Griggs remembered that Dean McHenry, the founding chancellor,  "personally interviewed every candidate and approved the cutting of any tree larger than six inches in diameter."

Each of the four speakers was selected from the 22 to make three-minute remarks on behalf of their fellow honorees. The three-minute limit was interpreted liberally. Forty-five minutes later, Academic Senate Chair Faye Crosby and Chancellor Denice Denton presented each pioneer with a plaque.

"They pioneered the interdisciplinarity that is a hallmark of UCSC," Denton said in her welcoming remarks earlier. They were "very prescient."

"We all stand on your shoulders," she said.
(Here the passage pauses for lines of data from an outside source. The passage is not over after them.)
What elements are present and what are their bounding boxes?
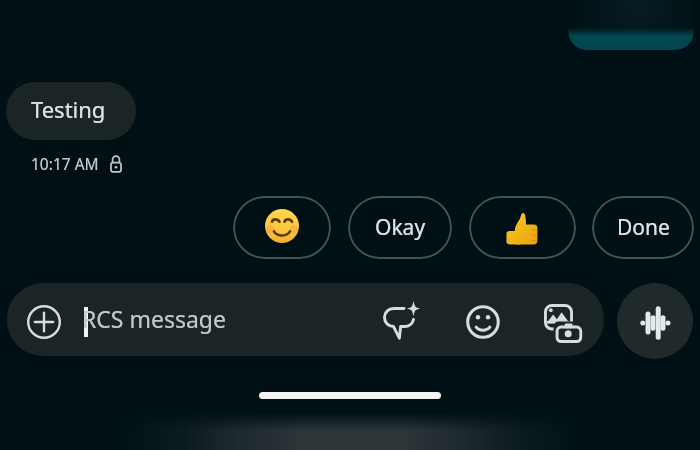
button[interactable]: Emoji (459, 298, 507, 346)
staticText: RCS message (82, 303, 226, 334)
staticText: 10:17 AM (31, 153, 99, 174)
button[interactable]: Magic Compose (376, 296, 426, 346)
button[interactable]: Okay (348, 196, 452, 259)
button[interactable] (233, 196, 331, 259)
button[interactable]: Testing (6, 82, 136, 140)
button[interactable] (469, 196, 576, 259)
staticText: Testing (31, 94, 106, 124)
button[interactable]: Record voice message (617, 283, 693, 359)
button[interactable]: Done (592, 196, 694, 259)
staticText: Done (617, 213, 670, 242)
button[interactable]: Gallery (538, 296, 590, 348)
staticText: Okay (375, 213, 426, 242)
button[interactable]: Attach (25, 303, 63, 341)
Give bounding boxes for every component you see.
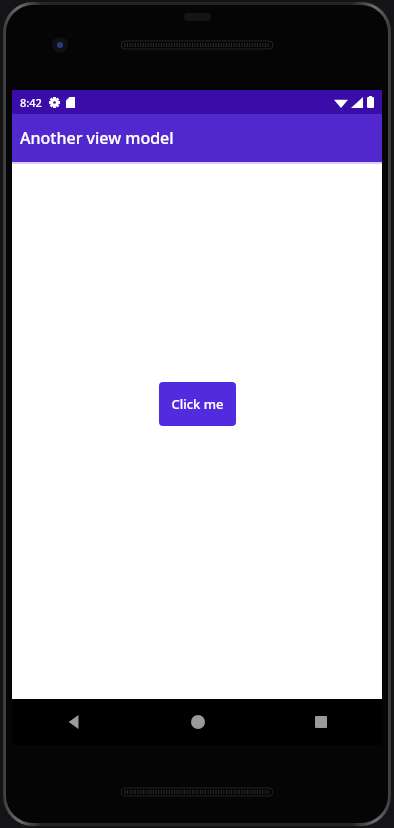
button[interactable]: Click me xyxy=(159,382,236,426)
staticText: Click me xyxy=(171,395,224,413)
staticText: Another view model xyxy=(20,127,174,149)
button[interactable]: Home xyxy=(136,699,259,745)
button[interactable]: Back xyxy=(12,699,136,745)
staticText: 8:42 xyxy=(20,95,42,110)
button[interactable]: Recent apps xyxy=(259,699,382,745)
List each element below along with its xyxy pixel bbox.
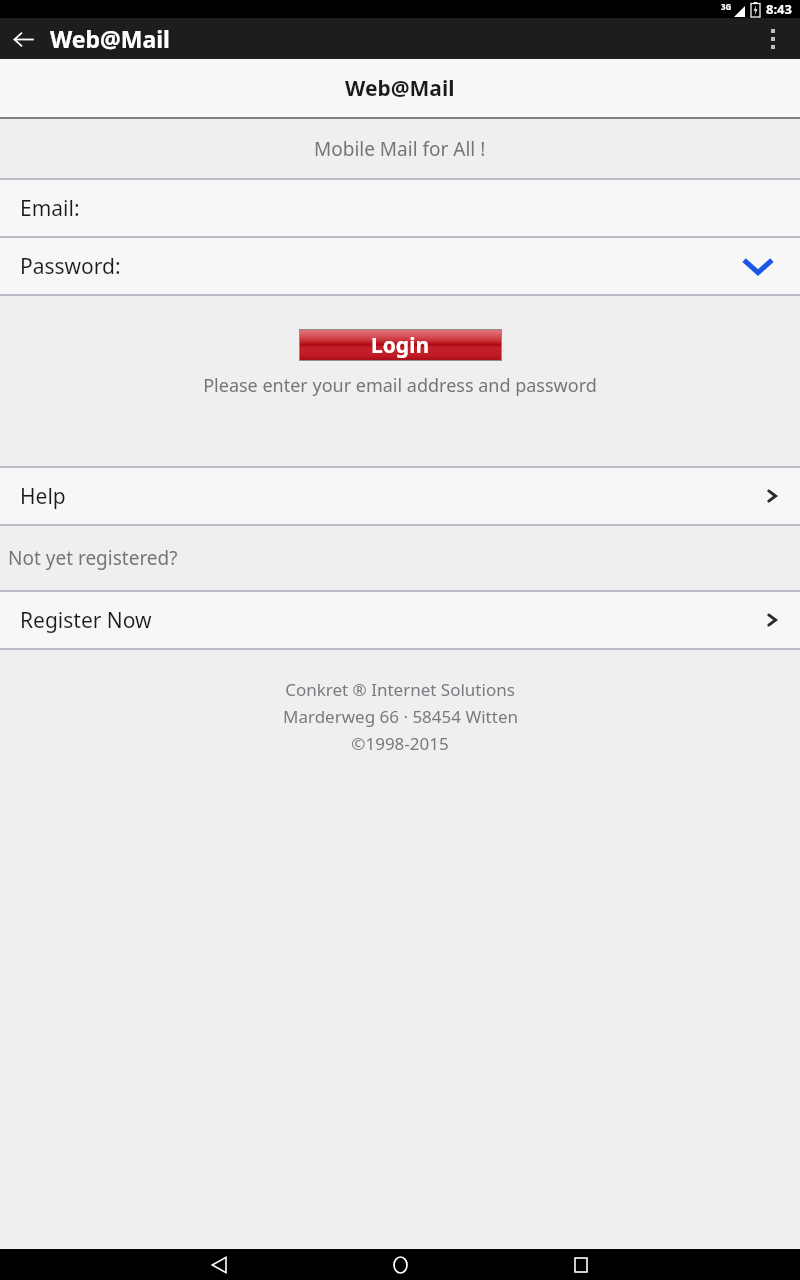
staticText: Web@Mail <box>50 23 756 54</box>
staticText: Please enter your email address and pass… <box>203 373 597 398</box>
staticText: Not yet registered? <box>8 545 178 571</box>
button[interactable]: Help <box>0 468 800 524</box>
button[interactable]: Back <box>200 1249 238 1280</box>
staticText: Marderweg 66 · 58454 Witten <box>283 705 518 728</box>
button[interactable]: Register Now <box>0 592 800 648</box>
staticText: 3G <box>721 1 732 12</box>
staticText: ©1998-2015 <box>351 732 449 755</box>
button[interactable]: Login <box>300 330 501 360</box>
staticText: Mobile Mail for All ! <box>314 136 486 162</box>
button[interactable]: Home <box>381 1249 419 1280</box>
staticText: Help <box>20 482 760 511</box>
staticText: Register Now <box>20 606 760 635</box>
staticText: Web@Mail <box>345 74 455 103</box>
staticText: 8:43 <box>766 0 792 18</box>
button[interactable]: Password: <box>0 238 800 294</box>
button[interactable]: Recent apps <box>562 1249 600 1280</box>
other: Show password options <box>742 250 774 282</box>
button[interactable]: Navigate up <box>8 24 38 54</box>
staticText: Login <box>371 331 430 360</box>
button[interactable]: Email: <box>0 180 800 236</box>
button[interactable]: More options <box>756 22 790 56</box>
staticText: Password: <box>20 252 742 281</box>
staticText: Email: <box>20 194 800 223</box>
staticText: Conkret ® Internet Solutions <box>285 678 515 701</box>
David Kliger, the campus provost and executive vice chancellor, noted the demands that the young faculty had to meet during the early years of UCSC. "It took a special breed to be in that group," said Kliger, who missed pioneer status by about a year.  "The college wanted all of your time and the department wanted all of your time."
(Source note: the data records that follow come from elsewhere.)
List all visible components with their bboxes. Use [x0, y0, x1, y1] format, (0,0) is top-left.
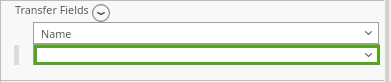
staticText: Transfer Fields [15, 2, 89, 17]
button[interactable]: Name [33, 22, 379, 44]
staticText: Name [41, 26, 72, 41]
button[interactable] [34, 45, 380, 65]
button[interactable]: Transfer Fields [12, 0, 113, 22]
other: Collapse Transfer Fields [92, 4, 110, 22]
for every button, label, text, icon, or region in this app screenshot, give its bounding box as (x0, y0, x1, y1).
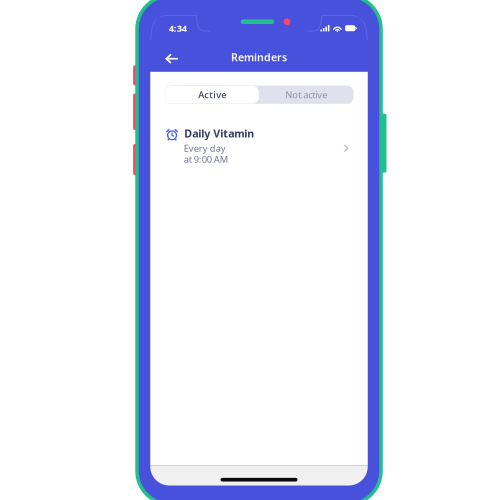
button[interactable]: Back (159, 47, 184, 67)
staticText: Every day (184, 142, 226, 154)
staticText: 4:34 (169, 22, 187, 34)
button[interactable]: Active (164, 86, 259, 104)
button[interactable]: Not active (259, 86, 354, 104)
staticText: Active (198, 88, 226, 101)
staticText: Not active (285, 88, 327, 101)
staticText: at 9:00 AM (184, 153, 228, 165)
staticText: Reminders (231, 50, 287, 64)
button[interactable]: Daily Vitamin (150, 126, 368, 165)
staticText: Daily Vitamin (184, 126, 254, 140)
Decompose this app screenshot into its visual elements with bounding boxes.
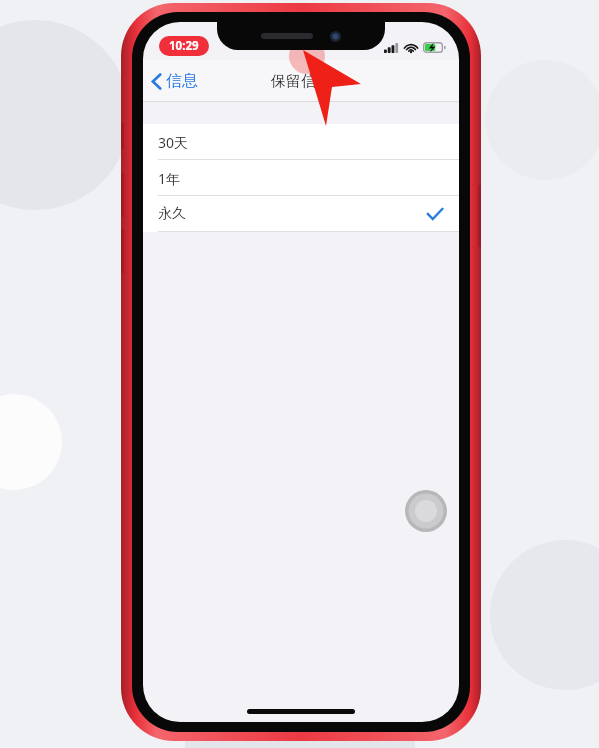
button[interactable]: 信息 [143, 66, 208, 96]
button[interactable]: 1年 [143, 160, 459, 196]
staticText: 1年 [158, 169, 181, 188]
button[interactable]: 30天 [143, 124, 459, 160]
button[interactable]: AssistiveTouch [405, 490, 447, 532]
staticText: 10:29 [169, 38, 199, 54]
staticText: 保留信息 [271, 72, 331, 91]
staticText: 30天 [158, 133, 189, 152]
staticText: 信息 [166, 71, 198, 91]
button[interactable]: 永久 [143, 196, 459, 232]
staticText: 永久 [158, 205, 186, 223]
Pioneers spoke of their service on academic senate committees, college committees, department committees as opportunities to get to know their colleagues from different disciplines and opportunities to have an influence on the direction of the young campus.

The two most often-asked questions today, Griggs said, are, "Are you still teaching?'' and "When are you going to retire?"

The 22 pioneers total 844 years of service from year of hire until today. They are Roger Anderson, chemistry/biochemistry; Frank Andrews, chemistry/biochemistry; Murray Baumgarten, literature; Claude Bernasconi, chemistry/biochemistry; Peter Bodenheimer, astronomy/astrophysics; Terry Burke, history; Robert Coe, earth sciences; Michael Cowan, American studies; Tony Fink, chemistry/biochemistry; Wally Goldfrank; sociology/Latin American and Latino studies; Gary Griggs, Earth sciences; Clemens Heusch, physics; John Isbister, economics; John Jordan, literature; David Kaun, economics; Peter Kenez, history; Marsh Leicester, literature; Joseph Miller, astronomy/astrophysics; Harry Noller, molecular, cell, and developmental biology; Thomas Schleich, chemistry/biochemistry; Donald Wittman, economics;  and Adrienne Zihlman, anthropology.